## Directions
Search the records below for the string "detalhes", and report each line that contains it.

BEGIN Dataset content

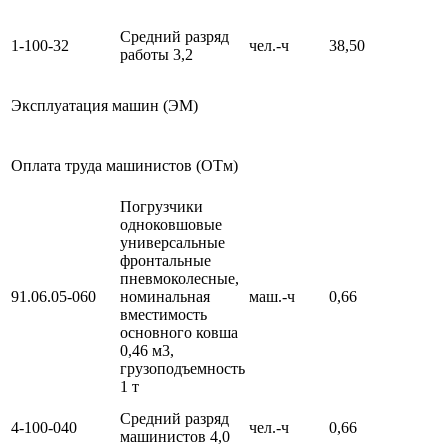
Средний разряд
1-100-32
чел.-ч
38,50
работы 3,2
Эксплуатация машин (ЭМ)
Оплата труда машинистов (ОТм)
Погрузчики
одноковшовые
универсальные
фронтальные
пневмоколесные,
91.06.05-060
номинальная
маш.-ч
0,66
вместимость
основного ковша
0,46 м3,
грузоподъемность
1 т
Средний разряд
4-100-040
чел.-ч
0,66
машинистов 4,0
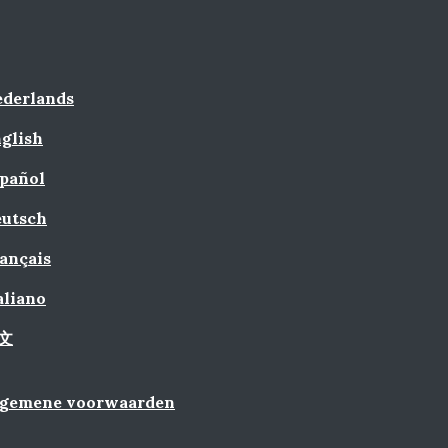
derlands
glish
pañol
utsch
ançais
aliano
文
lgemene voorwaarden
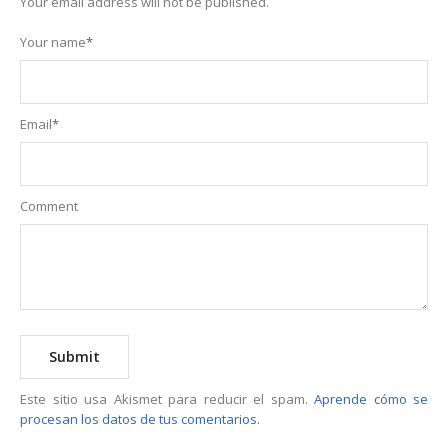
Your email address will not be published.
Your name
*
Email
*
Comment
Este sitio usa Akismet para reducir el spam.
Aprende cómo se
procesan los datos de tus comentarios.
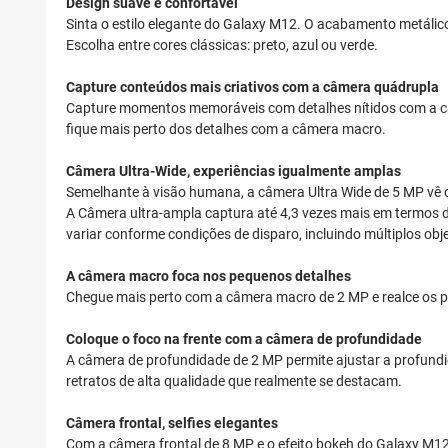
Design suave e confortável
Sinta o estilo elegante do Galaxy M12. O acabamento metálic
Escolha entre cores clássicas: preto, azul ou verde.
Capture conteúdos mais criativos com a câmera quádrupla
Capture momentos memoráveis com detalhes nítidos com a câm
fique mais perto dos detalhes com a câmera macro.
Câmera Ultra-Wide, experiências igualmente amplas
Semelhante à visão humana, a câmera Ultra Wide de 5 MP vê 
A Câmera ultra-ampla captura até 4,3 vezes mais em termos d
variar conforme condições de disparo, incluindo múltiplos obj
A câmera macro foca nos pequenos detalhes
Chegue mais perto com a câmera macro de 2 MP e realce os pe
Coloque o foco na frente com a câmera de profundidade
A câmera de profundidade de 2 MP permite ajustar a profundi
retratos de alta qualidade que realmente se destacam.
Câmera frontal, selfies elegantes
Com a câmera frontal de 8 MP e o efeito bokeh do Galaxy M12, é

END Dataset content
BEGIN Dataset content

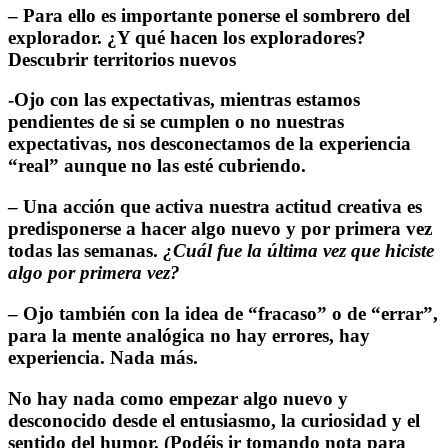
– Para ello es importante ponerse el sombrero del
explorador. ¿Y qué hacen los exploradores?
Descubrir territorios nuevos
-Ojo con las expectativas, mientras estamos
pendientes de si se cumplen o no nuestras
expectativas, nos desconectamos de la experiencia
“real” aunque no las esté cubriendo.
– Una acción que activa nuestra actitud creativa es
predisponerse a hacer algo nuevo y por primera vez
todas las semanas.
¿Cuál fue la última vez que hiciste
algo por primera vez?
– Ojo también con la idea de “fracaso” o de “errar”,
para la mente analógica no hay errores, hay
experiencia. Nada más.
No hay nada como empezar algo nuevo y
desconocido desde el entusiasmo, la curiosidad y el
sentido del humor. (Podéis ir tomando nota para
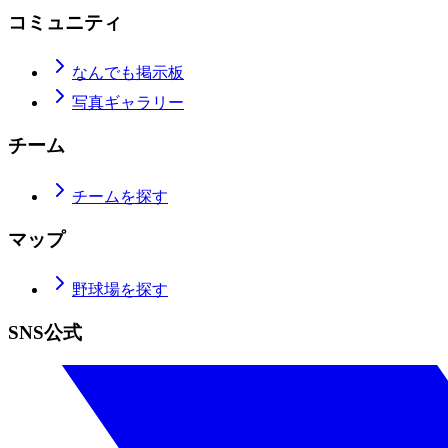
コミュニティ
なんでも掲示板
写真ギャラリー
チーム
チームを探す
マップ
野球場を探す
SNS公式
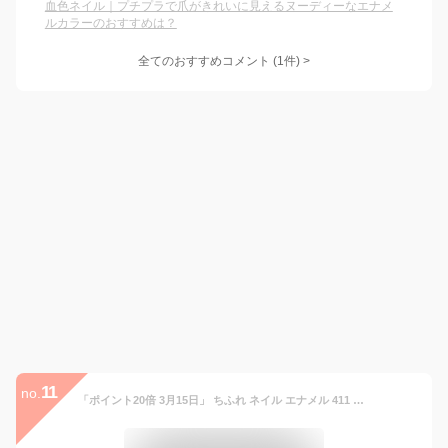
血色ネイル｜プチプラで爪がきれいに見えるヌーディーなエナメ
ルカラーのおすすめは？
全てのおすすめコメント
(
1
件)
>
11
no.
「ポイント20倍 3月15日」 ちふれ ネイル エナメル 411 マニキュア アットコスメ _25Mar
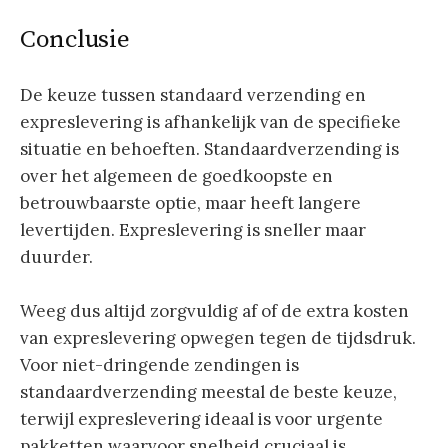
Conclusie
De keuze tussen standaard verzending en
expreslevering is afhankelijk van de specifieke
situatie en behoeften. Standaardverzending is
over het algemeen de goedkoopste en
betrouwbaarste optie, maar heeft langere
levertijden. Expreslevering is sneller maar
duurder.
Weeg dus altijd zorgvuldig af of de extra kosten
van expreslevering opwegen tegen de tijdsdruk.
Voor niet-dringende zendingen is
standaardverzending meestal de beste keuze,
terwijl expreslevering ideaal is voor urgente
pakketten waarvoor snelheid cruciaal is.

END Dataset content
BEGIN Dataset content

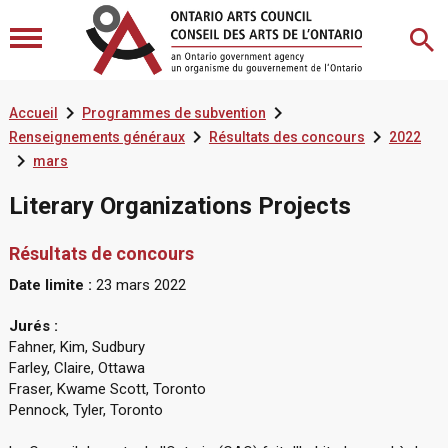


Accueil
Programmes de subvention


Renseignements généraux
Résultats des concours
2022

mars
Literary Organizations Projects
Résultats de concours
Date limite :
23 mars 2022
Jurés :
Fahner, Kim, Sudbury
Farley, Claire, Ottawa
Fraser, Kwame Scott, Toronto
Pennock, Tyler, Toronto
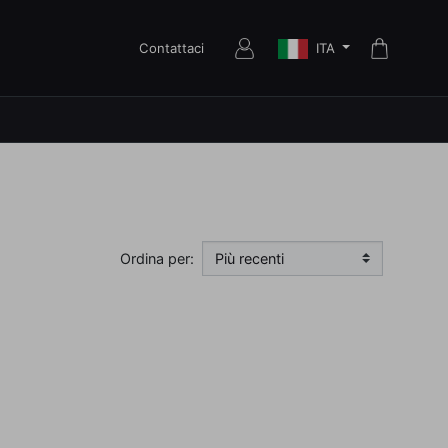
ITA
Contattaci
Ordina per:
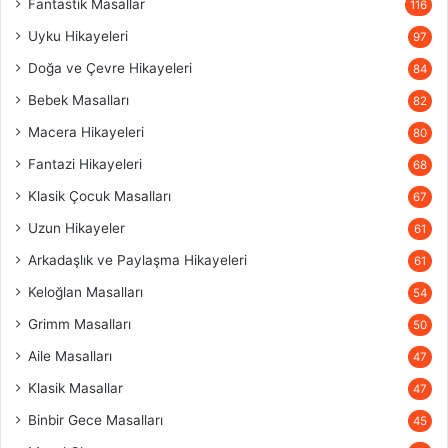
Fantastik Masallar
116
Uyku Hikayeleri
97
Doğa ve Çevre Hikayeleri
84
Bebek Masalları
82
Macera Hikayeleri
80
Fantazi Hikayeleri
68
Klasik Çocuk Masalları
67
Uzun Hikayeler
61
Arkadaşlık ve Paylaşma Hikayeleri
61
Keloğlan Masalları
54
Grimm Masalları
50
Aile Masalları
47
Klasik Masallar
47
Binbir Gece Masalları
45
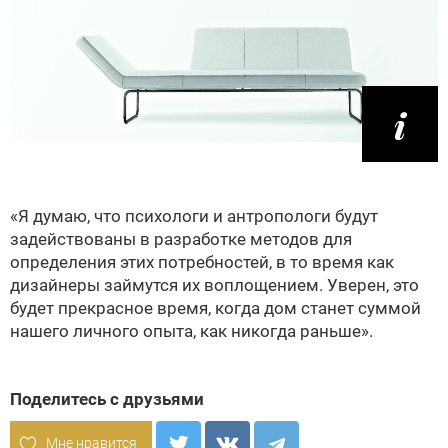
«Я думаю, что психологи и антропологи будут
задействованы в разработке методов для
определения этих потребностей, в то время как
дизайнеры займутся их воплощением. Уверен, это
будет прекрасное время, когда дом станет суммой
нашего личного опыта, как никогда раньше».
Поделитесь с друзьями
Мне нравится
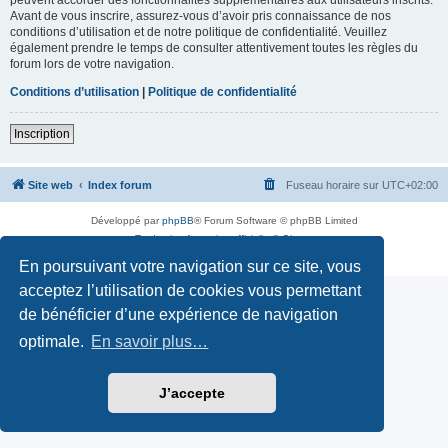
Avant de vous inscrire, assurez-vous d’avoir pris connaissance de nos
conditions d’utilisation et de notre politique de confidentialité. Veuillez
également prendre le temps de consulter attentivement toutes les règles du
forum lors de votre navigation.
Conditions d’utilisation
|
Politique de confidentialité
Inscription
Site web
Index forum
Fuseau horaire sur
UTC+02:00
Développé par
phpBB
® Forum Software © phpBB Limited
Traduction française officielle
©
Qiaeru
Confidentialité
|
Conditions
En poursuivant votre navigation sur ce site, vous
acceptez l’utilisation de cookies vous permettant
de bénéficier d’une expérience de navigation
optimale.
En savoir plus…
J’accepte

END Dataset content

## Your solution
Capture momentos memoráveis com detalhes nítidos com a câm
fique mais perto dos detalhes com a câmera macro.
A câmera macro foca nos pequenos detalhes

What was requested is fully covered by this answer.